The most common benign soft tissue mass of the hand and wrist is a ganglion cyst. The majority of ganglion cysts occur on the back of the hand at the wrist joint but they can also develop in other locations. Ganglion cysts may be found inside the front of the wrist, at the base of the fingers on the palm, and in the fingertip just below the cuticle. Although most frequently seen in the hand and wrist, ganglion cysts may also develop on the outside of the knee and ankle or on the top of the foot.
Ganglion cysts consist of a stalk topped by a balloon-like sac filled with a gelatinous fluid. They emerge from the tissues that surround a joint, such as ligaments, tendon sheaths, and joint linings. Ganglion cysts are typically round or oval. Although most form a visible lump, smaller ganglion cysts can remain hidden under the skin. A ganglion cyst may develop as a single large cyst or on occasion as multiple smaller ones connected by a common stalk in the deeper tissues. The size of the cyst can fluctuate from one that is very small to a cyst that is larger and more unsightly. Most of the time a ganglion cyst measures less than an inch in diameter.
The exact cause of a ganglionic cyst is not known. It may be related to trauma, a flaw in the joint capsule or tendon sheath, or in some cases associated with degenerative changes. Ganglion cysts can occur in all age groups but are more common among individuals in between the ages of 15 and 40 years. They are also seen more frequently in women than men.

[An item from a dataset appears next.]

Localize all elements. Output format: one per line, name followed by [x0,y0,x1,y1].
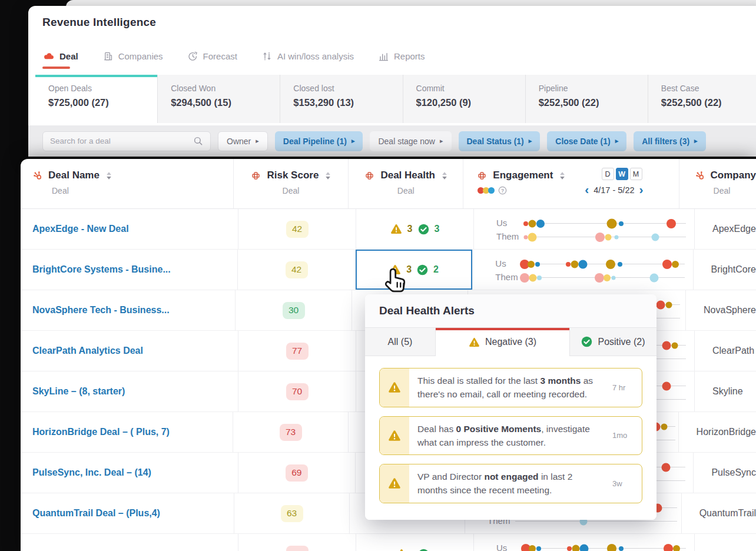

Many ganglion cysts do not produce symptoms other than a noticeable bump. However, depending on location and size of the cyst localized discomfort and mechanical symptoms such as limited joint motion may occur. If a ganglion cyst is impinging on nerve the result may be feelings of tingling, burning, numbness, and muscle weakness. When the cyst is pressing on a tendon or a joint a dull pain or ache may be experienced.
Whether or not a persistent mass has associated symptoms, it should be evaluated. Often the doctor can diagnose a ganglion cyst based on a history and physical examination. However, in order to rule out other disorders or tumors further diagnostic tests, including imaging studies and aspirating a sample of the cyst fluid, may be ordered.
If once diagnosed, a ganglion cyst is small and causes no discomfort, the doctor may decide to place it under observation. Some cysts resolve without treatment. However, if there are symptoms of discomfort and limited joint movement, treatment may be recommended.
Treatments for a ganglion cyst may involve:
Although there is a high success rate associated with the treatment of ganglion cysts, there are cases where they recur and require additional care.